# Task statement:
Reproduce each record below exactly as written.

# Material provided:
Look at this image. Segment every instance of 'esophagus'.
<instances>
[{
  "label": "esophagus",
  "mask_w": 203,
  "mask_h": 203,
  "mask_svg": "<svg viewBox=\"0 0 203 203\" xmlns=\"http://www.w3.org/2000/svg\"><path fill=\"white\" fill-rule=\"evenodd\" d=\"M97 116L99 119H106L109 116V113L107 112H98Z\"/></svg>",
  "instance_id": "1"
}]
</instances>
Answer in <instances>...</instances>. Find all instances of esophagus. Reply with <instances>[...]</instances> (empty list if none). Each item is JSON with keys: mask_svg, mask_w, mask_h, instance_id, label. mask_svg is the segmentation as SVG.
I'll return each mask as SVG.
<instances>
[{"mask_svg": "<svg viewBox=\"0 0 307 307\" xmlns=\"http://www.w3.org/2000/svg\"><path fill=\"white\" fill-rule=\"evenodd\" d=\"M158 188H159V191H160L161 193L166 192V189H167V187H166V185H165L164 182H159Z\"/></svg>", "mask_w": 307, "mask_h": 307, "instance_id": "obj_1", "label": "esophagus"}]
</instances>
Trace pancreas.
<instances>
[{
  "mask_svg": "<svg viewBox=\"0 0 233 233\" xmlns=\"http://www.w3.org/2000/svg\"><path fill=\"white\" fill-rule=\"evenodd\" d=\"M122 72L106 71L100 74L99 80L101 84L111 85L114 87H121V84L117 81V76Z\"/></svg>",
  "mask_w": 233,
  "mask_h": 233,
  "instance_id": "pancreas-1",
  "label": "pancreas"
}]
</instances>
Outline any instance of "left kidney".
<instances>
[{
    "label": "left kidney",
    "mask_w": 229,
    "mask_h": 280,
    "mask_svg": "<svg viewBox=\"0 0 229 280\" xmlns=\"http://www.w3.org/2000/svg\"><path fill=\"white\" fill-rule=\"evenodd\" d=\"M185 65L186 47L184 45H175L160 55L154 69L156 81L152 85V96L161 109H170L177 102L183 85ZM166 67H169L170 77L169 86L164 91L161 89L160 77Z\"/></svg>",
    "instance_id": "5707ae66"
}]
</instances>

# Exercise response:
Look at this image. Segment every instance of 'esophagus'.
<instances>
[{
  "label": "esophagus",
  "mask_w": 203,
  "mask_h": 203,
  "mask_svg": "<svg viewBox=\"0 0 203 203\" xmlns=\"http://www.w3.org/2000/svg\"><path fill=\"white\" fill-rule=\"evenodd\" d=\"M97 116L99 119H106L109 116V113L107 112H98Z\"/></svg>",
  "instance_id": "1"
}]
</instances>
Answer in <instances>...</instances>. Find all instances of esophagus. Reply with <instances>[...]</instances> (empty list if none). Each item is JSON with keys: mask_svg, mask_w, mask_h, instance_id, label. mask_svg is the segmentation as SVG.
I'll return each mask as SVG.
<instances>
[{"mask_svg": "<svg viewBox=\"0 0 307 307\" xmlns=\"http://www.w3.org/2000/svg\"><path fill=\"white\" fill-rule=\"evenodd\" d=\"M158 188H159V191H160L161 193L166 192V189H167V187H166V185H165L164 182H159Z\"/></svg>", "mask_w": 307, "mask_h": 307, "instance_id": "obj_1", "label": "esophagus"}]
</instances>
Trace pancreas.
<instances>
[{
  "mask_svg": "<svg viewBox=\"0 0 233 233\" xmlns=\"http://www.w3.org/2000/svg\"><path fill=\"white\" fill-rule=\"evenodd\" d=\"M122 72L106 71L100 74L99 80L101 84L111 85L114 87H121V84L117 81V76Z\"/></svg>",
  "mask_w": 233,
  "mask_h": 233,
  "instance_id": "pancreas-1",
  "label": "pancreas"
}]
</instances>
Outline any instance of "left kidney".
<instances>
[{
    "label": "left kidney",
    "mask_w": 229,
    "mask_h": 280,
    "mask_svg": "<svg viewBox=\"0 0 229 280\" xmlns=\"http://www.w3.org/2000/svg\"><path fill=\"white\" fill-rule=\"evenodd\" d=\"M185 65L186 47L184 45H175L160 55L154 69L156 81L152 85V96L161 109H170L177 102L183 85ZM166 67H169L170 77L169 86L164 91L161 89L160 77Z\"/></svg>",
    "instance_id": "5707ae66"
}]
</instances>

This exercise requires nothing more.